Bilindiği üzere, Katar merkezli medya grubu El Cezire’ye ait beIn Media, önce 2015’te Digiturk’ün, sonra da 2016’daki ihaleyle maç yayınlarının sahibi olmuştu. Şirketin kulüplere (yıllık) 500 milyon dolar dağıtacağının açıklanmasının ardından, ‘Türk futbolu bu parayı hak ediyor mu’ sorusu sorulmuş, bu büyük meblağ Türkiye-Katar arasındaki olumlu siyasi ilişkilere bağlanmıştı.

Fakat son iki yılda döviz kurunun beklenmeyen artışı ve korona virüsü salgını sebebiyle şirket, sözleşme şartlarında değişiklik talep etti.
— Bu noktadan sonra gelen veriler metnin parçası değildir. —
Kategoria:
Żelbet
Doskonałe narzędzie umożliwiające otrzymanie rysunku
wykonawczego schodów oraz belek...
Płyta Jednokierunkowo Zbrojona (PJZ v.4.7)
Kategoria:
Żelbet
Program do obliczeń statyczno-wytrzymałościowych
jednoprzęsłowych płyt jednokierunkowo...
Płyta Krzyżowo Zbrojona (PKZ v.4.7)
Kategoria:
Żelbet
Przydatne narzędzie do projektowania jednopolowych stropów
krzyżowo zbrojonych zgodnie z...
Buna bir de Süper Lig’deki takım sayısının 21’e yükselmesi eklenince taraflar arasında ihtilaf ve yeniden pazarlık durumu ortaya çıktı.
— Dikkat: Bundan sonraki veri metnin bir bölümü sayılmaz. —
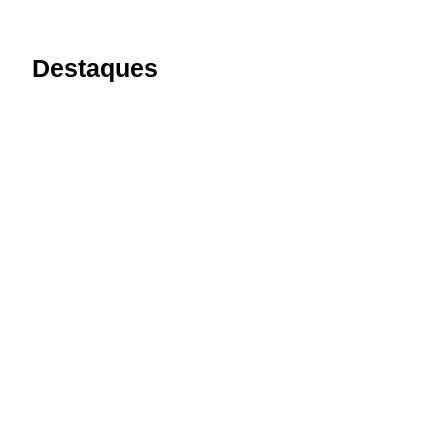
Destaques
BAKAN ANLAŞTIK DİYOR, RESMİ AÇIKLAMA NEDEN YAPILMIYOR?

Bakan Kasapoğlu’nun 17 Kasım’daki tweet'inden anlaşıldığı kadarıyla şimdilik bir uzlaşma sağlandı. Ancak beklenen resmî açıklama yapılmadı. Bununla birlikte Rıdvan Dilmen 21 Kasım’daki NTV canlı yayınında Spor Toto’nun Süper Lig’e isim sponsoru olacağını, böylece devletin aradaki 300 milyon TL’lik farkı kapatacağını açıkladı. Dilmen’e göre, Cumhurbaşkanı Erdoğan konuyla bizzat ilgileniyor:

“Temmuz 2020'de başlayan ve yaklaşık 4,5 ay süren bir sorun vardı. TFF sanırım 2 milyar 650 bin TL istiyordu. Sözleşme 3 milyar TL civarındaydı. beIn de bugüne kadar 1,5 milyar TL üzerinde ödeme yaptı. Ligin markası bu kadar eder mi, etmez mi bilemem. Yayıncı kuruluş 2 milyar 350 bin TL'ye kadar çıkmıştı. Ciddi bir rakam farkı vardı. Hep söylüyorum ama insanlar yanlış yere çekiyor. Sporu çok seven bir Cumhurbaşkanı var. Bu anlaşmazlığı görünce araya girdi, bakana talimat verdi ve yapılan toplantıda anlaşma sağlandı. Aradaki 300 milyon TL'lik farkı devlet verecek. İnsanlar ne kadar teşekkür etse azdır.”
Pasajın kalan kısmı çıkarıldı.